---------- RECORDS FOR THIS TASK

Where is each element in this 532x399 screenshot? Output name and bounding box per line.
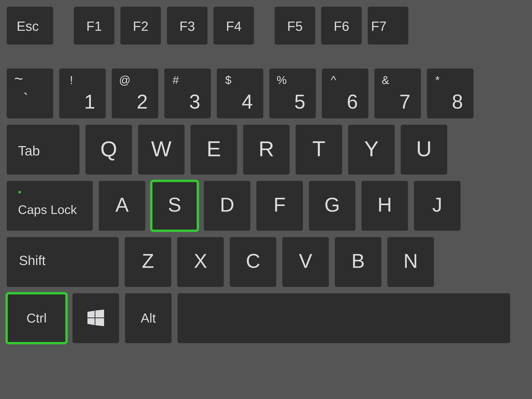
key-tilde-lower: `	[23, 90, 28, 107]
key-h-label: H	[361, 193, 408, 216]
key-y-label: Y	[348, 136, 395, 161]
key-q[interactable]: Q	[85, 125, 132, 175]
key-3[interactable]: # 3	[164, 69, 211, 118]
key-8-lower: 8	[452, 90, 463, 113]
key-j-label: J	[414, 193, 461, 216]
key-f7-label: F7	[371, 19, 386, 34]
key-esc[interactable]: Esc	[7, 7, 53, 44]
key-c-label: C	[230, 249, 276, 272]
key-shift-label: Shift	[19, 253, 45, 268]
key-r-label: R	[243, 136, 290, 161]
key-6-upper: ^	[331, 74, 336, 86]
key-s[interactable]: S	[151, 181, 198, 231]
key-2-lower: 2	[137, 90, 148, 113]
key-alt[interactable]: Alt	[125, 293, 171, 343]
key-4-lower: 4	[242, 90, 253, 113]
key-t[interactable]: T	[296, 125, 342, 175]
key-f3[interactable]: F3	[167, 7, 208, 44]
key-f2-label: F2	[120, 19, 161, 34]
key-x[interactable]: X	[177, 237, 224, 287]
key-7[interactable]: & 7	[374, 69, 421, 118]
caps-lock-indicator-icon	[18, 191, 21, 194]
key-h[interactable]: H	[361, 181, 408, 231]
key-f-label: F	[256, 193, 303, 216]
key-b[interactable]: B	[335, 237, 381, 287]
key-f3-label: F3	[167, 19, 208, 34]
key-f6[interactable]: F6	[321, 7, 362, 44]
svg-marker-3	[95, 318, 104, 326]
key-f4[interactable]: F4	[214, 7, 254, 44]
key-f4-label: F4	[214, 19, 254, 34]
key-z[interactable]: Z	[125, 237, 171, 287]
key-n-label: N	[387, 249, 434, 272]
key-u-label: U	[401, 136, 447, 161]
windows-icon	[88, 310, 104, 327]
key-tilde[interactable]: ~ `	[7, 69, 53, 118]
key-f1[interactable]: F1	[74, 7, 114, 44]
key-w[interactable]: W	[138, 125, 184, 175]
key-2[interactable]: @ 2	[112, 69, 158, 118]
key-caps-lock[interactable]: Caps Lock	[7, 181, 93, 231]
key-5[interactable]: % 5	[269, 69, 316, 118]
key-f7[interactable]: F7	[368, 7, 408, 44]
key-2-upper: @	[119, 74, 131, 86]
key-caps-lock-label: Caps Lock	[18, 203, 77, 217]
key-3-upper: #	[173, 74, 179, 86]
svg-marker-0	[88, 311, 95, 317]
key-f1-label: F1	[74, 19, 114, 34]
key-tab-label: Tab	[18, 143, 40, 158]
key-x-label: X	[177, 249, 224, 272]
key-f5[interactable]: F5	[275, 7, 315, 44]
key-g[interactable]: G	[309, 181, 355, 231]
key-windows[interactable]	[72, 293, 119, 343]
key-v-label: V	[282, 249, 329, 272]
svg-marker-1	[95, 310, 104, 317]
key-q-label: Q	[85, 136, 132, 161]
key-8[interactable]: * 8	[427, 69, 474, 118]
key-d-label: D	[204, 193, 250, 216]
key-e-label: E	[190, 136, 237, 161]
key-5-upper: %	[277, 74, 287, 86]
key-8-upper: *	[435, 74, 440, 86]
key-7-lower: 7	[399, 90, 411, 113]
key-ctrl-label: Ctrl	[7, 310, 66, 326]
key-ctrl[interactable]: Ctrl	[7, 293, 66, 343]
key-shift[interactable]: Shift	[7, 237, 119, 287]
key-a[interactable]: A	[99, 181, 145, 231]
key-4[interactable]: $ 4	[217, 69, 263, 118]
key-r[interactable]: R	[243, 125, 290, 175]
key-w-label: W	[138, 136, 184, 161]
key-6[interactable]: ^ 6	[322, 69, 368, 118]
key-4-upper: $	[225, 74, 231, 86]
key-e[interactable]: E	[190, 125, 237, 175]
key-b-label: B	[335, 249, 381, 272]
key-y[interactable]: Y	[348, 125, 395, 175]
key-tilde-upper: ~	[14, 70, 23, 87]
key-f5-label: F5	[275, 19, 315, 34]
key-j[interactable]: J	[414, 181, 461, 231]
key-alt-label: Alt	[125, 310, 171, 326]
key-a-label: A	[99, 193, 145, 216]
key-u[interactable]: U	[401, 125, 447, 175]
key-g-label: G	[309, 193, 355, 216]
key-6-lower: 6	[347, 90, 358, 113]
key-1-upper: !	[70, 74, 73, 86]
key-esc-label: Esc	[17, 19, 39, 34]
key-f2[interactable]: F2	[120, 7, 161, 44]
key-5-lower: 5	[294, 90, 305, 113]
key-f6-label: F6	[321, 19, 362, 34]
key-c[interactable]: C	[230, 237, 276, 287]
key-3-lower: 3	[189, 90, 200, 113]
key-f[interactable]: F	[256, 181, 303, 231]
key-1[interactable]: ! 1	[59, 69, 106, 118]
key-n[interactable]: N	[387, 237, 434, 287]
svg-marker-2	[88, 318, 95, 325]
key-s-label: S	[151, 193, 198, 216]
key-space[interactable]	[177, 293, 510, 343]
key-d[interactable]: D	[204, 181, 250, 231]
key-v[interactable]: V	[282, 237, 329, 287]
keyboard: Esc F1 F2 F3 F4 F5 F6 F7 ~ ` ! 1	[0, 0, 532, 399]
key-7-upper: &	[382, 74, 389, 86]
key-1-lower: 1	[84, 90, 95, 113]
key-tab[interactable]: Tab	[7, 125, 79, 175]
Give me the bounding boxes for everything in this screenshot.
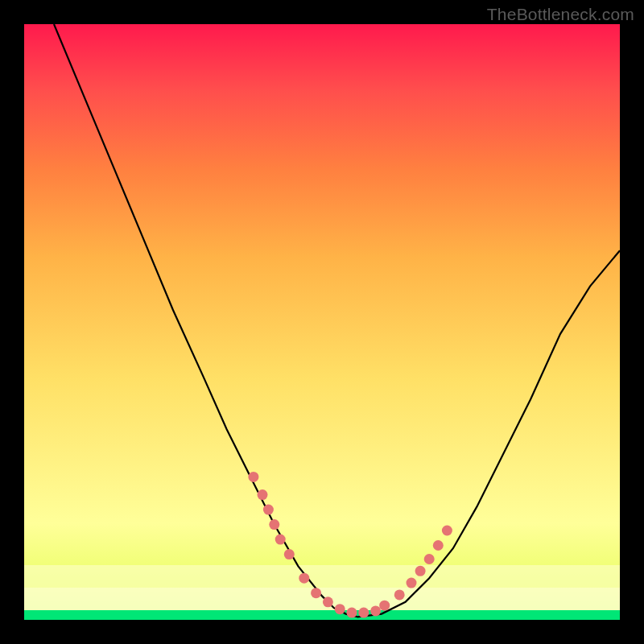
curve-marker (258, 489, 268, 500)
curve-marker (269, 519, 279, 530)
curve-marker (370, 605, 381, 616)
curve-marker (263, 505, 274, 515)
curve-markers (248, 472, 452, 618)
curve-marker (275, 535, 286, 545)
plot-area (24, 24, 620, 620)
curve-marker (248, 472, 258, 482)
curve-marker (347, 608, 357, 618)
curve-marker (311, 588, 321, 598)
curve-marker (379, 601, 390, 611)
watermark-text: TheBottleneck.com (487, 5, 634, 24)
curve-marker (284, 549, 295, 559)
curve-marker (433, 540, 444, 551)
chart-frame: TheBottleneck.com (0, 0, 644, 644)
curve-marker (394, 589, 405, 600)
curve-marker (415, 566, 426, 576)
curve-marker (299, 573, 309, 584)
curve-marker (424, 554, 435, 564)
curve-layer (24, 24, 620, 620)
bottleneck-curve (54, 24, 620, 617)
curve-marker (407, 578, 417, 588)
curve-marker (335, 604, 345, 614)
curve-marker (442, 526, 452, 536)
curve-marker (323, 597, 333, 607)
curve-marker (358, 608, 369, 618)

--------------------

WORK INSTRUCTION: Gather each line from the entries above that includes the word "Ctrl".

EXERCISE RESULT:
key-ctrl-label: Ctrl	[7, 310, 66, 326]
key-ctrl[interactable]: Ctrl	[7, 293, 66, 343]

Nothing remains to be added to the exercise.